Skanda Kumara arrives at Kataragama where he meets King Dutugemunu who is about to go to war with King Elara and Prince Skanda blesses him to win the war. If the war is won, the king promises to build a temple.

Finally Lord Skanda Kumara meets Valli and the two get married and live happily ever after. During this season Devyani also comes to Ceylon as her lord did not return and she also befriends Valli and stays with them in Kataragama.

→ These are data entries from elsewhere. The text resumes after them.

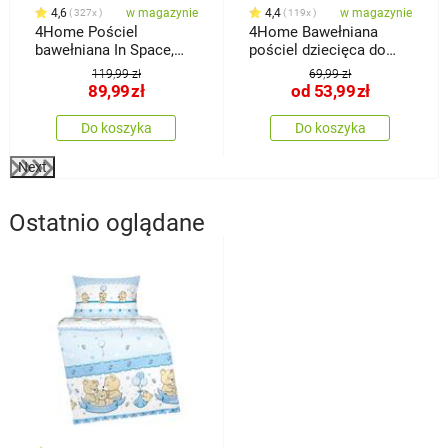
4,6
w magazynie
4,4
w magazynie
327x
119x
4Home Pościel
4Home Bawełniana
bawełniana In Space,
pościel dziecięca do
140 x 200 cm, 70 x 90
łóżeczka
119,99 zł
69,99 zł
cm
89,99
zł
od
53,99
zł
Do koszyka
Do koszyka
Next
Ostatnio oglądane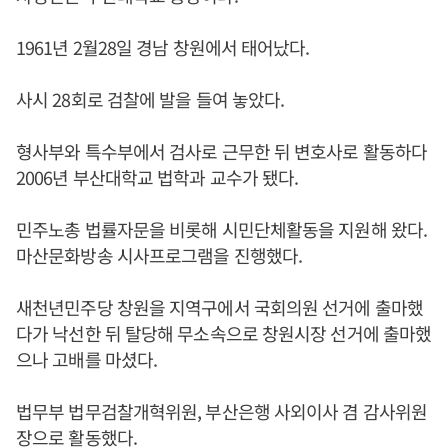
1961년 2월28일 경남 창원에서 태어났다.
사시 28회로 검찰에 발을 들여 놓았다.
형사부와 특수부에서 검사로 근무한 뒤 변호사로 활동하다
2006년 부산대학교 법학과 교수가 됐다.
민주노총 법률자문을 비롯해 시민단체활동을 지원해 왔다.
마산문화방송 시사프로그램을 진행했다.
새천년민주당 창원을 지역구에서 국회의원 선거에 출마했
다가 낙선한 뒤 탈당해 무소속으로 창원시장 선거에 출마했
으나 고배를 마셨다.
법무부 법무검찰개혁위원, 부산은행 사외이사 겸 감사위원
장으로 활동했다.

Later, King Dutugemunu wins the war and builds a temple for Lord Skanda Kumara and the film ends with Lord Skanda Kumara, Goddess Valli and Goddess Devyani entering the temple saying that they will help all who seek their help.

==Cast==
- Samar Vermani as Kartikeya
- Sonakshi Rawath as Valli
- Nadeepa Ransinghe as Devayani
- Roshan Pilapitiya as Sudda Hami: Valli's father (adoptive father)
- Nilmini Tennakoon as Valli's adoptive mother
- Wasantha Wittachchi as Buddhist monk named Premananda
- Jagath Chamila as Narada Sage
- Vinu Udani Siriwardhana as Rati
- Charith Abeysinghe as King Dutugemunu
- Dhananjaya Siriwardena as Kamadeva
- Sampath Tennakoon as Brahma Dev
- Sarath Kothalawala as The person at the port
- Wasantha Kumaravila as Tharakasur
- Rangi Rajapaksha as Viharamahadevi
- Rajitha Rodrigo as King Kavanthissa

==Accolades==
The film won the award for the Best Film at the 2023 Safal Fast Awards, Australia and won the Most Popular Film of the Year Award at the British Way Popular Awards 2023.